Yamada Ichiro, Sakamoto Junichiro, Kobayashi Daisuke, Miyasaka Naoyuki, Wakana Kimio, Oshima Noriko, Wakabayashi Akira, Saida Yukihisa, Tateishi Ukihide, Eishi Yoshinobu
Department of Diagnostic Radiology and Nuclear Medicine, Graduate School, Tokyo Medical and Dental University, Tokyo, Japan.
Department of Oral and Maxillofacial Radiology, Tokyo Medical and Dental University, Tokyo, Japan.
Magn Reson Imaging. 2019 Apr;57:337-346. doi: 10.1016/j.mri.2018.12.009. Epub 2018 Dec 30.
In this study, we aimed to determine the usefulness of diffusion kurtosis imaging (DKI) as a noninvasive method for the evaluation of tumor invasion depth, histological grade, and lymph node metastasis in patients with endometrial carcinoma (EMC).
Our institutional review board approved this retrospective study and waived informed consent. In total, 24 patients suspected of having EMC were examined by a 1.5-T magnetic resonance imaging. DKI data were obtained using a single-shot echo-planar imaging sequence with four b values (0, 500, 1000, and 2000 s/mm). Kurtosis (K), diffusivity (D), and apparent diffusion coefficient (ADC) maps were generated and compared with histopathological findings.

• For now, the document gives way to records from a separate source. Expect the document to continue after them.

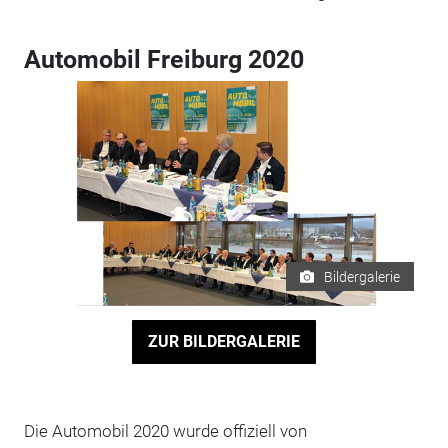
Automobil Freiburg 2020
Bildergalerie
ZUR BILDERGALERIE
Die Automobil 2020 wurde offiziell von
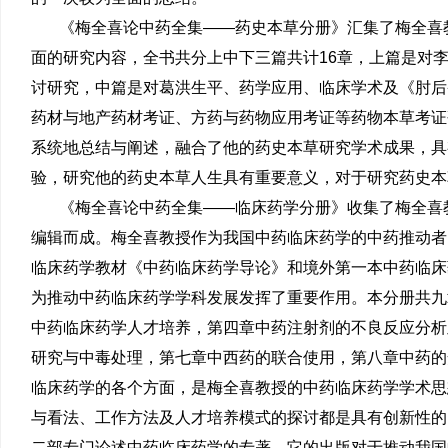
《梅全喜论中药全集——药史本草分册》汇集了梅全喜
面的研究内容，全书共分上中下三篇共计16章，上篇是对
讨研究，中篇是对葛洪生平、药学应用、临床学术及《肘后
药材与地产药材考证、方药与药物应用考证等药物本草考证
系统地总结与阐述，融合了他的药史本草研究学术成果，具
验，研究他的药史本草人生具有重要意义，对于研究药史本
《梅全喜论中药全集——临床药学分册》收集了梅全喜
编辑而成。梅全喜教授作为我国中药临床药学的中药推动者
临床药学教材《中药临床药学导论》和境外第一本中药临床
为推动中药临床药学学科发展发挥了重要作用。本分册共九
中药临床药学人才培养，第四章中药注射剂的不良反应分析
研究与中毒处理，第七章中西药的联合使用，第八章中药的
临床药学的各个方面，是梅全喜教授的中药临床药学学术思
与看法、工作方法及人才培养模式的探讨都是具有创新性的
二部专门论述中药临床药学的专著。它的出版对于推动我国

K maps from all patients identified the junctional zone as a distinct high-K zone (1.443 ± 0.362). This zone was significantly different from the zone of endometrium and outer myometrium (0.678 ± 0.179 and 0.694 ± 0.113, respectively; P < 0.001). K and D values of all EMCs were significantly different from those of all normal uterine wall layers. K and D values were significantly correlated with histological grades of endometrioid adenocarcinomas (r = 0.799, P < 0.001 and r = -0.799, P < 0.001, respectively), while ADC values were not (r = -0.243, P = 0.382). Metastatic and nonmetastatic lymph nodes showed significantly different K (P = 0.001) and D (P = 0.001) values, but not ADC values (P = 0.827).
DKI may be clinically useful for the noninvasive evaluation of depth of tumor invasion, histological grade, and lymph node metastasis in patients with EMC.
在本研究中,我们旨在确定扩散峰度成像(DKI)作为一种非侵入性方法,用于评估子宫内膜癌(EMC)患者的肿瘤浸润深度、组织学分级和淋巴结转移的实用性。
我们机构的审查委员会批准了这项回顾性研究,并豁免了知情同意。共有24例疑似患有EMC的患者接受了1.5-T磁共振成像检查。使用具有四个b值(0、500、1000和2000 s/mm)的单次激发回波平面成像序列获取DKI数据。生成峰度(K)、扩散率(D)和表观扩散系数(ADC)图,并与组织病理学结果进行比较。
所有患者的K图均将结合带识别为明显的高K区(1.443±0.362)。该区域与子宫内膜和外层肌层区域有显著差异(分别为0.678±0.179和0.694±0.113;P<0.001)。所有EMC的K和D值与所有正常子宫壁层的K和D值有显著差异。K和D值与子宫内膜样腺癌的组织学分级显著相关(分别为r = 0.799,P<0.001和r = -0.799,P<0.001),而ADC值则无相关性(r = -0.243,P = 0.382)。转移性和非转移性淋巴结的K值(P = 0.(此处原文似乎有误,应为0.001))和D值(P = 0.001)有显著差异,但ADC值无差异(P = 0.827)。
DKI在临床上可能有助于对EMC患者进行肿瘤浸润深度、组织学分级和淋巴结转移 的非侵入性评估。